---------- DATA FOR THE TASK

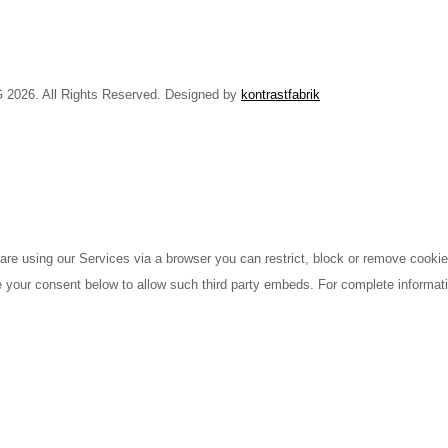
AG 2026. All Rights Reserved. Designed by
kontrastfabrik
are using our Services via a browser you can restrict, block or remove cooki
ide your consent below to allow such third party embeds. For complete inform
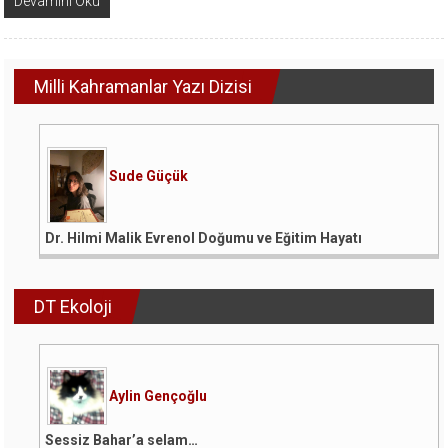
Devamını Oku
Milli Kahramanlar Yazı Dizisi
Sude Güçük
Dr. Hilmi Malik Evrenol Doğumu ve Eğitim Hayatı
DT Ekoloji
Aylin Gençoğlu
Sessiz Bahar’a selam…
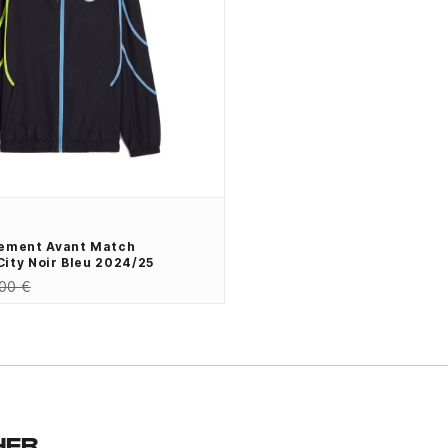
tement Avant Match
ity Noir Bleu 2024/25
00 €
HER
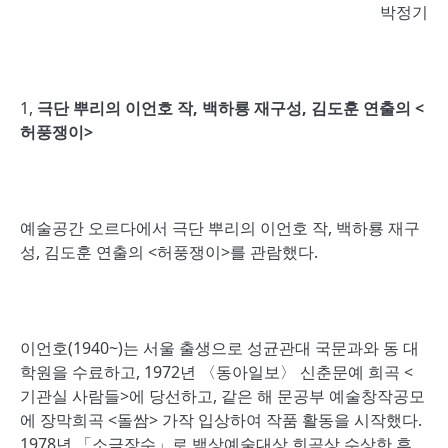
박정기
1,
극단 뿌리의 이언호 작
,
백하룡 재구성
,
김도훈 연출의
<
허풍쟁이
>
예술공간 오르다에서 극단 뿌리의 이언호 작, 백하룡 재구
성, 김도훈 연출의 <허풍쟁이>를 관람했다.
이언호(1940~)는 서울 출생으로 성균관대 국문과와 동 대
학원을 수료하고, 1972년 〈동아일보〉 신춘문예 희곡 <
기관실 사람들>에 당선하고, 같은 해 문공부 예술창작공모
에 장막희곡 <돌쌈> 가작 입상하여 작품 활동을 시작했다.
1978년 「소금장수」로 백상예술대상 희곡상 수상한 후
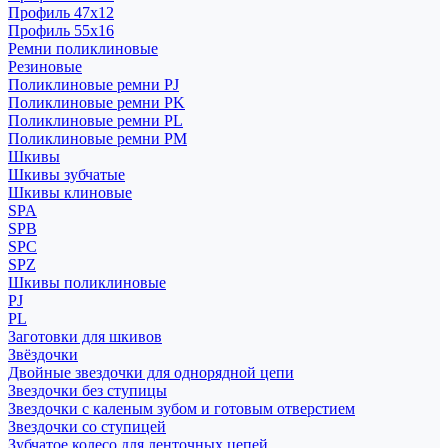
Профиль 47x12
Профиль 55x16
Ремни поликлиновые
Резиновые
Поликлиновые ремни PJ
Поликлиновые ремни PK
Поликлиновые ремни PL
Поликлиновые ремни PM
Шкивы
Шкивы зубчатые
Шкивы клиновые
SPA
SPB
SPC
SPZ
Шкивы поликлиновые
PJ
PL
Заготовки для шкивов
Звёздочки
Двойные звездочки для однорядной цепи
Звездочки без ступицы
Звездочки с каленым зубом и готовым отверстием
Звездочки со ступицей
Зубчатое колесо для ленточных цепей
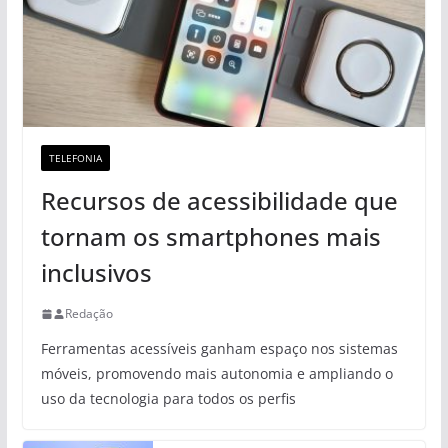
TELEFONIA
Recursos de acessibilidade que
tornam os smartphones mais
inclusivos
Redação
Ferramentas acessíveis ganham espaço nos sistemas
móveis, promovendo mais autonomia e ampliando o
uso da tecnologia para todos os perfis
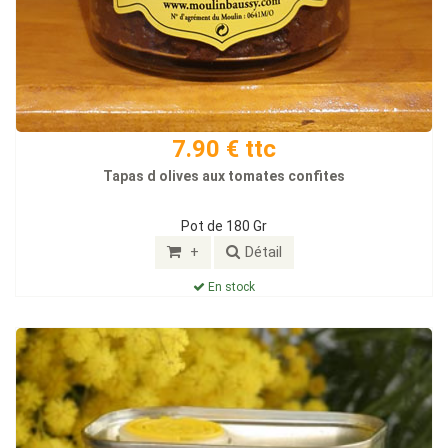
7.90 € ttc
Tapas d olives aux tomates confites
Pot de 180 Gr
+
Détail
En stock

--------------------
---------- DATA FOR THE TASK

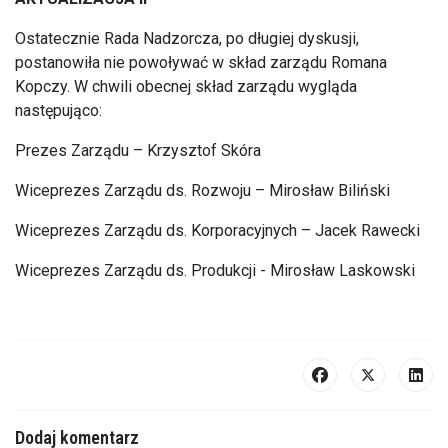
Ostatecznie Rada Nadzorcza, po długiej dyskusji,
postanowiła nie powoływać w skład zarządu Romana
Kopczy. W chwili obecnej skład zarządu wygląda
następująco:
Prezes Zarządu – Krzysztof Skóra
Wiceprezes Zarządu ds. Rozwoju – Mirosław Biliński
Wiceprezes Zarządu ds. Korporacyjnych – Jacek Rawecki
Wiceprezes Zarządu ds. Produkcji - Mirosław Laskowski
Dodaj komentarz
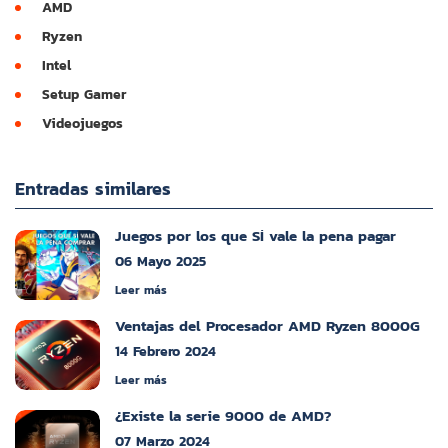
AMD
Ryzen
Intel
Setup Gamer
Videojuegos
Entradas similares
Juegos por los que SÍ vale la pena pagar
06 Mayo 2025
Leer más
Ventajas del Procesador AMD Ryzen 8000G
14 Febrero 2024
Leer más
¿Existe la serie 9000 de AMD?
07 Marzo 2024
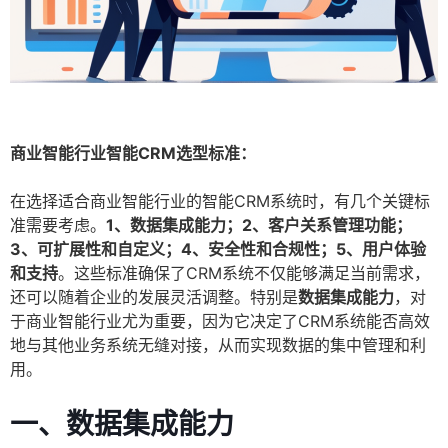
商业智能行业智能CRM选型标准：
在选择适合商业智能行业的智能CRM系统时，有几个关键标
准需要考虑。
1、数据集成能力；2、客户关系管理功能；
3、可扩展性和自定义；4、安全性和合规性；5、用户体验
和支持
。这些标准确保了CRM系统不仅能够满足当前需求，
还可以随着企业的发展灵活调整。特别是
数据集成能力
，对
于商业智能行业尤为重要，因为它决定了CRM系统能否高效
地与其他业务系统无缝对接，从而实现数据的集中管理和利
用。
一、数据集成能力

--------------------
---------- DATA FOR THE TASK

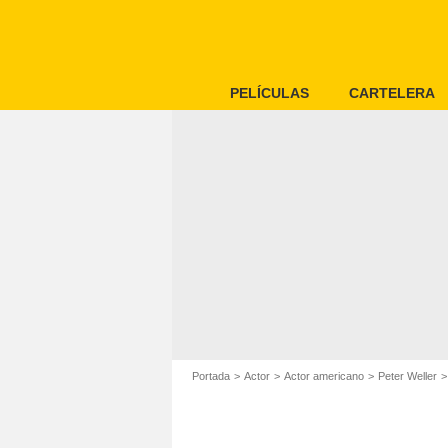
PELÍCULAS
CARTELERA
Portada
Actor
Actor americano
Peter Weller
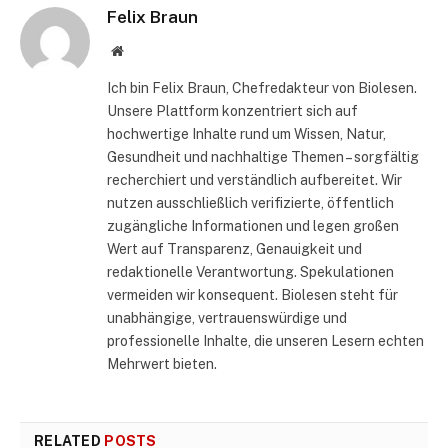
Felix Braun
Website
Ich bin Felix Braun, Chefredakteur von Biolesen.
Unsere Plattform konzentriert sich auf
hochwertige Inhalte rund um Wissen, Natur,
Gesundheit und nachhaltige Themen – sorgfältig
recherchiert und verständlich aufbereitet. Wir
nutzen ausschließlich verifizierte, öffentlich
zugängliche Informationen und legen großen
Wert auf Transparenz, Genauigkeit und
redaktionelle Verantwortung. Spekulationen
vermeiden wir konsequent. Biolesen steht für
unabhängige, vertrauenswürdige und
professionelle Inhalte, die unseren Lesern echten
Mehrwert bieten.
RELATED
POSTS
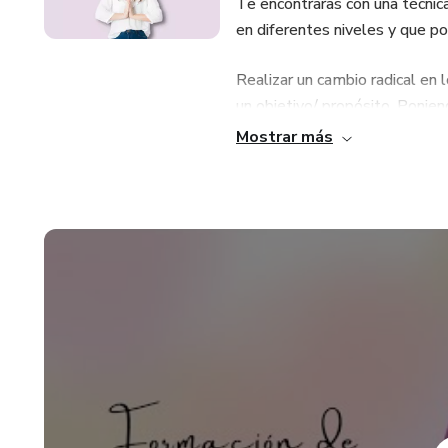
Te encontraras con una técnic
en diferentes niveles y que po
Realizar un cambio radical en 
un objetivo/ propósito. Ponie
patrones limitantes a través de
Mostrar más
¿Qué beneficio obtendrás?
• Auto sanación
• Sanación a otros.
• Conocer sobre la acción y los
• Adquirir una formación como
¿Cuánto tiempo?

--------------------

• TASK DESCRIPTION: In the listing above, find the line containing "예술공간 오르다에서 극단 뿌리의 이언호 작, 백하룡 재구" and the line containing "Поликлиновые ремни PJ", then print exactly those two lines and every line between them, minus the pictures.

• WRITTEN SOLUTION:
예술공간 오르다에서 극단 뿌리의 이언호 작, 백하룡 재구
성, 김도훈 연출의 <허풍쟁이>를 관람했다.
이언호(1940~)는 서울 출생으로 성균관대 국문과와 동 대
학원을 수료하고, 1972년 〈동아일보〉 신춘문예 희곡 <
기관실 사람들>에 당선하고, 같은 해 문공부 예술창작공모
에 장막희곡 <돌쌈> 가작 입상하여 작품 활동을 시작했다.
1978년 「소금장수」로 백상예술대상 희곡상 수상한 후
Профиль 47x12
Профиль 55x16
Ремни поликлиновые
Резиновые
Поликлиновые ремни PJ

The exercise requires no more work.